## WHAT YOU ARE ASKED TO DO:
Among the entries below, please show each line that carries the word "giudizio".

## Dataset entries:
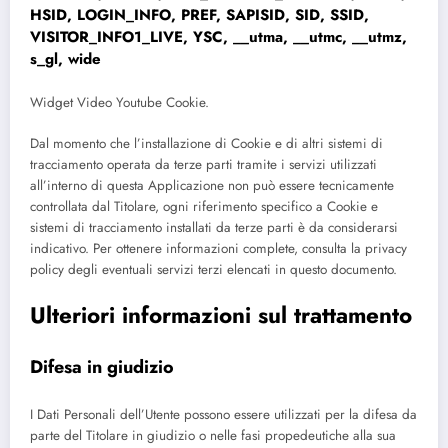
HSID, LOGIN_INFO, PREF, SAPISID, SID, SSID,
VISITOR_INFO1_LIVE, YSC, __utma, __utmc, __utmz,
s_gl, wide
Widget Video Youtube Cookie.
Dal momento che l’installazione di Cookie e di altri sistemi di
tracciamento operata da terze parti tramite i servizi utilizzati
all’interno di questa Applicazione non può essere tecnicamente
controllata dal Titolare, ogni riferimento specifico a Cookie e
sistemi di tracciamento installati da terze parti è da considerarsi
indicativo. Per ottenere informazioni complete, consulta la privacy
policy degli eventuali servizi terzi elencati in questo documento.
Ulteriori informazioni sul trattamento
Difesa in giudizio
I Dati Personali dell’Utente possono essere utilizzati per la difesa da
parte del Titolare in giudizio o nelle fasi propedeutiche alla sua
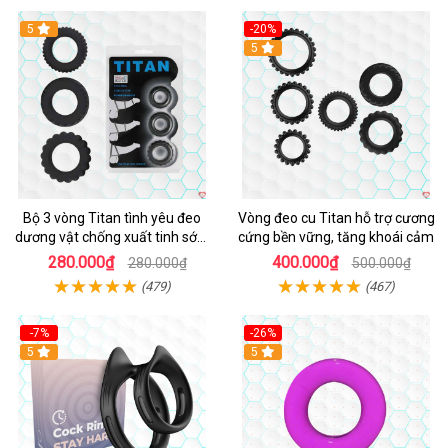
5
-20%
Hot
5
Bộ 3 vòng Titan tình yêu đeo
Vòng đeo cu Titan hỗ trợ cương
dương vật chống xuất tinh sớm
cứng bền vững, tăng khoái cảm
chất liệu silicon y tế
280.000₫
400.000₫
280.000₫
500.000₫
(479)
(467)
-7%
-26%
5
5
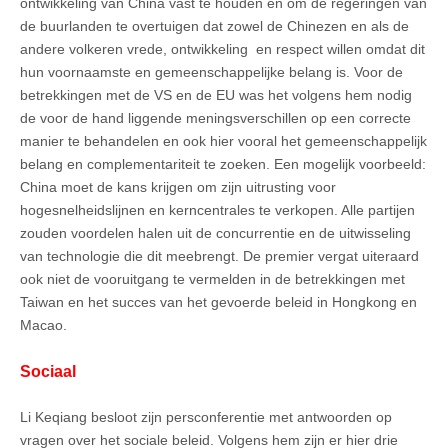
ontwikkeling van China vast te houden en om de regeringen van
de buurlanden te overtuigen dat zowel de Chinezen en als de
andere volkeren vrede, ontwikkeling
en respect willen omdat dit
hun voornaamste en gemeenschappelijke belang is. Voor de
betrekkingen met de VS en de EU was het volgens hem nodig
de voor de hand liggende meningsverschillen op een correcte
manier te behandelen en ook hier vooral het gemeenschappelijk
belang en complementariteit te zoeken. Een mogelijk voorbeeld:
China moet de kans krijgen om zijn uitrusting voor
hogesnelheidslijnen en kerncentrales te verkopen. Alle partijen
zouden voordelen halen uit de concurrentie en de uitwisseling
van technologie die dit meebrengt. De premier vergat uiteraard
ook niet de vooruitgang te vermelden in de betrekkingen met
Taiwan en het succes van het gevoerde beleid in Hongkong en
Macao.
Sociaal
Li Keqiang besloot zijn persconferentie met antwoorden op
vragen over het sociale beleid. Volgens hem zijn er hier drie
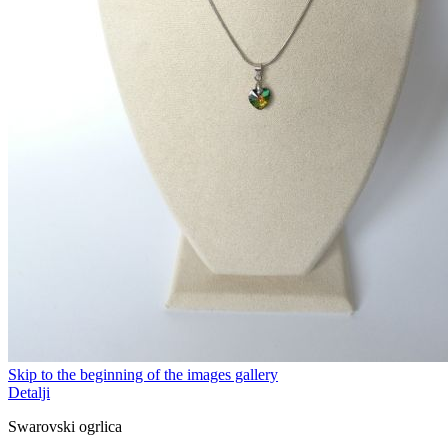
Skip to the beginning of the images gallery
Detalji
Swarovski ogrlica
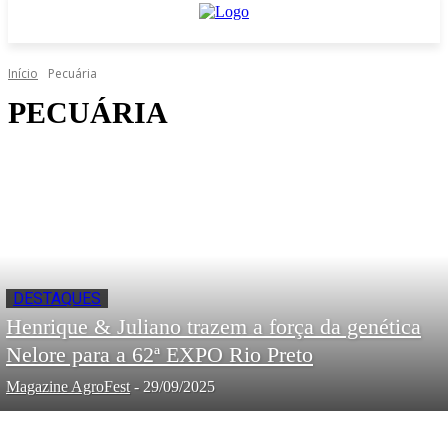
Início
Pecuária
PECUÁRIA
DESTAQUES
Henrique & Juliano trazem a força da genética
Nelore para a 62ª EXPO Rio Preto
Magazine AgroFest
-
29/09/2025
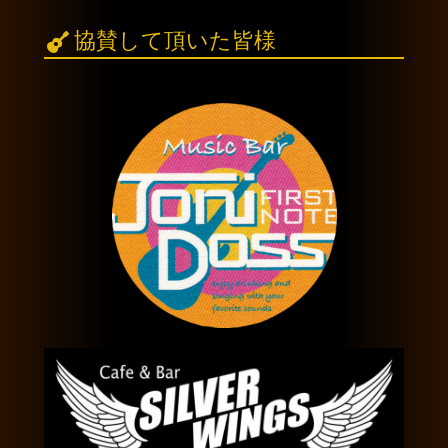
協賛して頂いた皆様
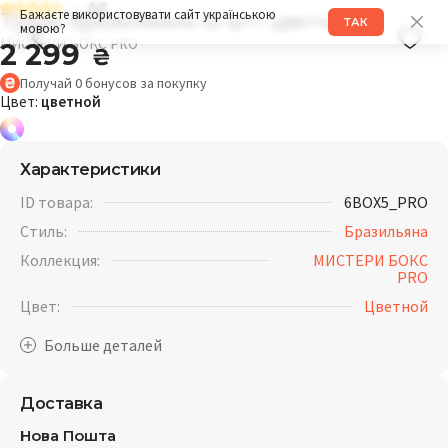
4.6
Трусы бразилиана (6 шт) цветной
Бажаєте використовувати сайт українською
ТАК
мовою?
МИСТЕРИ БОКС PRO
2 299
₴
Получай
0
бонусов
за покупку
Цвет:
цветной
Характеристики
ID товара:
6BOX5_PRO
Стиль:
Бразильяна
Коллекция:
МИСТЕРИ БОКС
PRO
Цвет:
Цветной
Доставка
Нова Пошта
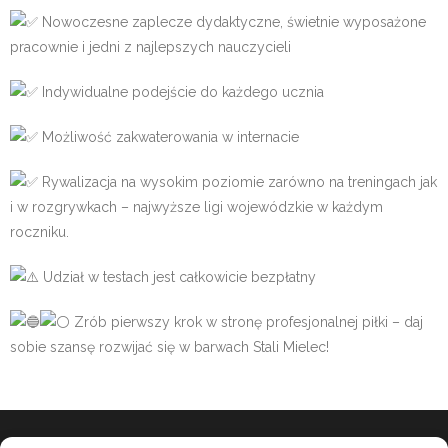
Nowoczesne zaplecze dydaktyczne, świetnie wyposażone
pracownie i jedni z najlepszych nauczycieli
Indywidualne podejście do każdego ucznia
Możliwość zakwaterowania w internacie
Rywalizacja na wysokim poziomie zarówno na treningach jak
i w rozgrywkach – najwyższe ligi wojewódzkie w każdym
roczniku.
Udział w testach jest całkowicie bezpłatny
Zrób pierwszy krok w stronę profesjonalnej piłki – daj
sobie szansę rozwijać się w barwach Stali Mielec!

## REPLY TO THE TASK:
Difesa in giudizio
parte del Titolare in giudizio o nelle fasi propedeutiche alla sua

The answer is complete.